In the 1970s and 1980s Newfoundland and Nova Scotia were at war with Trudeau the First over offshore development and oil and gas royalties. In the 2000s the same two provinces clashed with both Liberal and Conservative federal governments over the effect of those royalties on equalization. Now it’s New Brunswick’s turn to cry.
That province has gone all in on Energy East since it was first proposed four years ago, craving both the short term economic boost that would come from its construction and ongoing increased activity at the port of Saint John. Premier Gallant, in deference to his federal Liberal patrons, was restrained in his response. But the editorial reaction of the Irving-owned newspapers was ballistic. The Telegraph Journal even raised the notion of secession, declaring: “It is time to stop playing nice and make clear to the federation that our continued membership depends on fairness, starting with support for projects that will aid in the free exchange of goods.”
Of course, Irving Oil was a partner in the Energy East project, expected to refine some of the pipeline-delivered oil, while exporting the bulk of it through a new terminal. Although the hyperbolic Telegraph-Journal envisioned Energy East “making us a wealthy, self-sustaining province again” the proposed terminal was in fact a relatively modest $300 million investment, employing no more than 50 people in hard-pressed Saint John.
Unlike New Brunswick, Nova Scotia had nothing – however modest – to gain from the pipeline and would have shared with New Brunswick the environmental risk of significantly increased tanker traffic in the Bay of Fundy and Gulf of Maine. Nevertheless, some past and present Nova Scotia politicians lamented the lost opportunity for a pipeline extension linking the Maritimes to the national grid.
And while refraining from separatist talk, the Chronicle-Herald’s editorialist exhibited the same regretful tone, complaining that in the eyes of the federal Liberals Atlantic Canada is “At the bottom. Where it’s OK to be the only region not connected to the national pipeline… left to get its oil from such bastions of political stability and climate enlightenment as Venezuela, Saudi Arabia and Nigeria.”
There is a two-word response to such concern. Offshore Newfoundland.
If it is so vital to the region’s interest to use Canadian oil, maybe we should encourage Irving and any other refiners selling into the Maritimes to purchase and refine the stuff from Newfoundland instead of those other awful places. Getting Irving to do that may not be as straightforward as it sounds. But it seems like a better plan than the expenditure of almost $16 billion so that we can hook up to the delivery system for a product we must drastically cut down on if we are going to survive.
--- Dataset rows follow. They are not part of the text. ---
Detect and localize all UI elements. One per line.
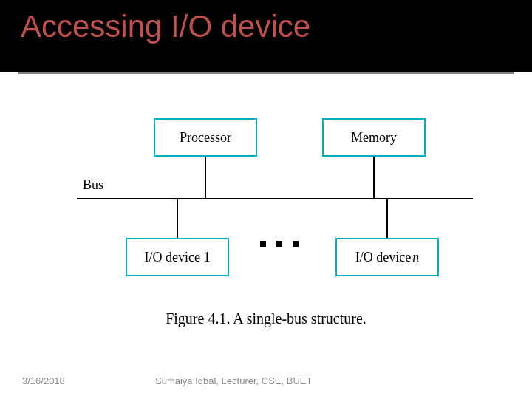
figure-caption: Figure 4.1. A single-bus structure. (0, 310, 532, 327)
bus-label: Bus (83, 177, 103, 193)
footer-date: 3/16/2018 (22, 375, 65, 386)
io-device-n-prefix: I/O device (355, 250, 411, 265)
dot-icon (260, 241, 266, 247)
io-device-n-var: n (412, 250, 419, 265)
dot-icon (276, 241, 282, 247)
stub-io1 (177, 200, 178, 238)
slide-title: Accessing I/O device (21, 9, 310, 44)
box-memory: Memory (322, 118, 426, 157)
bus-line (77, 198, 473, 200)
box-io-device-1: I/O device 1 (126, 238, 229, 276)
dot-icon (293, 241, 299, 247)
box-processor: Processor (154, 118, 257, 157)
footer-author: Sumaiya Iqbal, Lecturer, CSE, BUET (155, 375, 312, 386)
slide: Accessing I/O device Processor Memory Bu… (0, 0, 532, 399)
stub-ion (386, 200, 388, 238)
box-io-device-n: I/O device n (335, 238, 439, 276)
stub-processor (205, 157, 206, 198)
stub-memory (373, 157, 375, 198)
title-underline (18, 72, 514, 74)
ellipsis-icon (260, 241, 299, 247)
In the short term, some good may come from the Energy East flare up and the politics around it. The 32-strong Atlantic Liberal contingent elected in 2015 was not likely to survive intact after the next election two years from now. But the pipeline, the small business tax reforms and the lousy health deal alone point toward more than just a return to political equilibrium going into 2019. It may become open season on the seats of Liberal MPs in the region.
That means we should see some attempts at fence mending in the months ahead. Let’s just hope those efforts consist of more than photo ops like this week’s pro-forma superclusters announcement, and do not include a full retreat on tax reform. Given their shifty record on the health file it may be wishful thinking, but a better place to go would be a fairer formula for health transfers, one that recognizes the special needs of provinces with older populations.